Directions: Only the lines below starting at the one that contains "Modifier mes préférences en matière de" and ending at the one that contains "уважение и доверие" are to be reproduced, exactly and with both ends kept.

Entries provided:
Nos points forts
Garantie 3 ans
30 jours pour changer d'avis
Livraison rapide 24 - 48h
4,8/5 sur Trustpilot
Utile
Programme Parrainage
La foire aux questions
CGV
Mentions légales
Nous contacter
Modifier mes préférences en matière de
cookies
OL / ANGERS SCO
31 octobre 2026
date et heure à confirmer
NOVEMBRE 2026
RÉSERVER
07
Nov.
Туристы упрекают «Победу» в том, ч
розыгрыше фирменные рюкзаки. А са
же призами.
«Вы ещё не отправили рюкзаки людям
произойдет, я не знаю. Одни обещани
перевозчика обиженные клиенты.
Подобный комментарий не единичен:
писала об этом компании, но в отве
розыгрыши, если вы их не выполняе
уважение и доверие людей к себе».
---
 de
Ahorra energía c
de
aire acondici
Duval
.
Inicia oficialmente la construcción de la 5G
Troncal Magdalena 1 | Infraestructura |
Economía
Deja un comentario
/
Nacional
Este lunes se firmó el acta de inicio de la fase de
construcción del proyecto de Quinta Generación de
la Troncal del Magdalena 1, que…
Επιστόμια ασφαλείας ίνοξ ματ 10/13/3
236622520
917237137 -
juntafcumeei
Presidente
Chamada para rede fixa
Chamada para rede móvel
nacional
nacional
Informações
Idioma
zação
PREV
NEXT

Solution for this problem:
Modifier mes préférences en matière de
cookies
OL / ANGERS SCO
31 octobre 2026
date et heure à confirmer
NOVEMBRE 2026
RÉSERVER
07
Nov.
Туристы упрекают «Победу» в том, ч
розыгрыше фирменные рюкзаки. А са
же призами.
«Вы ещё не отправили рюкзаки людям
произойдет, я не знаю. Одни обещани
перевозчика обиженные клиенты.
Подобный комментарий не единичен:
писала об этом компании, но в отве
розыгрыши, если вы их не выполняе
уважение и доверие людей к себе».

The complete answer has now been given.